Hoje já são realizadas cirurgias dando ao animal uma melhor qualidade de vida.

  1. Doença renal crônica

Muito comum nos felinos, é quando o rim perde a sua capacidade de selecionar o que é bom ou mau para o organismo e não consegue mais reter a água, temos um quadro de doença renal. Os sintomas mais comumente observados são emagrecimento, ingestão exagerada de água, urina em grandes quantidades, perda de apetite, vômitos e apatia.
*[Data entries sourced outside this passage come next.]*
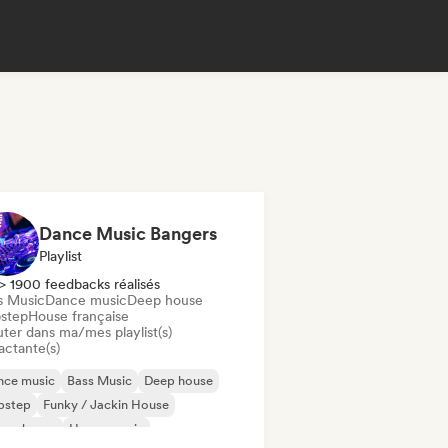
Dance Music Bangers
Playlist
> 1900 feedbacks réalisés
s Music
Dance music
Deep house
step
House française
uter dans ma/mes playlist(s)
actante(s)
nce music
Bass Music
Deep house
bstep
Funky / Jackin House
ure house
House music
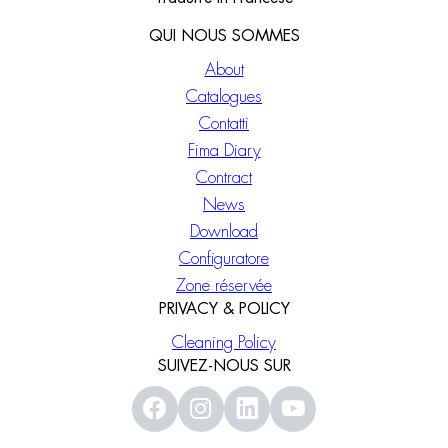
QUI NOUS SOMMES
About
Catalogues
Contatti
Fima Diary
Contract
News
Download
Configuratore
Zone réservée
PRIVACY & POLICY
Cleaning Policy
SUIVEZ-NOUS SUR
Esses velhinhos devem fazer exames de rotina pelo menos uma vez ao ano, por ser uma doença que leva o animal a morte uma vez que o rim, que é considerado “o filtro do organismo” perde sua função, e se diagnosticada a tempo, o animal pode ter uma sobrevida grande desde que alguns cuidados sejam tomados.

  1. Piometra:

Cadelas idosas que apresentem sinais de perda de apetite, vômitos, aumento súbito do volume do abdômen, corrimento vaginal intenso e apatia, devem ser encaminhadas ao veterinário imediatamente. A piometra é uma infecção uterina que acomete cadelas idosas.

  1. Tumores:

Nem todo tumor é um câncer. Nas cadelas, o tumor mais comum é o mamário. Tumores de mamas são frequentes e podem ser percebidos facilmente pelos proprietários como um ou vários nódulos nas mamas das cadelas. A biópsia ou a citologia aspirativa e o exame histopatológico são sempre indicados antes e após a remoção de qualquer tumor respectivamente. Todo nódulo que aparece em um cão, idoso ou não, deve ser avaliado pelo veterinário. O diagnóstico precoce pode salvar ou prolongar a vida de um animal com câncer. Nos felinos os linfomas e fibrossarcomas são muito mais comuns e os sintomas mais difíceis de serem percebidos por tanto devem ser levados a um veterinário pelo menos uma vez ao ano para uma avaliação mais precisa.

  1. Diabetes:

Ela pode aparecer em qualquer cão ou gato. Os idosos e/ou obesos podem se tornar diabéticos. Um diabético torna-se magro, embora coma muito. Bebe água exageradamente e urina demais. É comum termos um quadro de catarata associado.

  1. Perda dos dentes:

É algo que o dono pode e deve prevenir. A perda de dente acontece principalmente pelo acúmulo de tártaro. Os animais devem ser avaliados anualmente desde jovens, e a prevenção e/ou remoção do tártaro (quando necessário) devem ser feitos. Quando o dono percebe que a boca do seu animalzinho cheira mal, é hora de visitar o veterinário. O ideal é fazer a prevenção. Muitas vezes, quando é feita a limpeza de tártaro, muitos dentes já estão perdidos. Alimentar o animal com ração seca pode ajudar a prevenir o tártaro, além de outras medidas como a escovação diária.

  1. Alimentação

Hoje em dia, existem no mercado diversas rações específicas para animais velhinhos, são as rações “sênior”. Deve-se ter um cuidado especial com os gordinhos, as rações light devem ser introduzidas nesses casos.

 

Qualquer dúvida entrem em contato com um veterinário para que outras dúvidas sejam esclarecidas! Hoje em dia a geriatria é muito importante!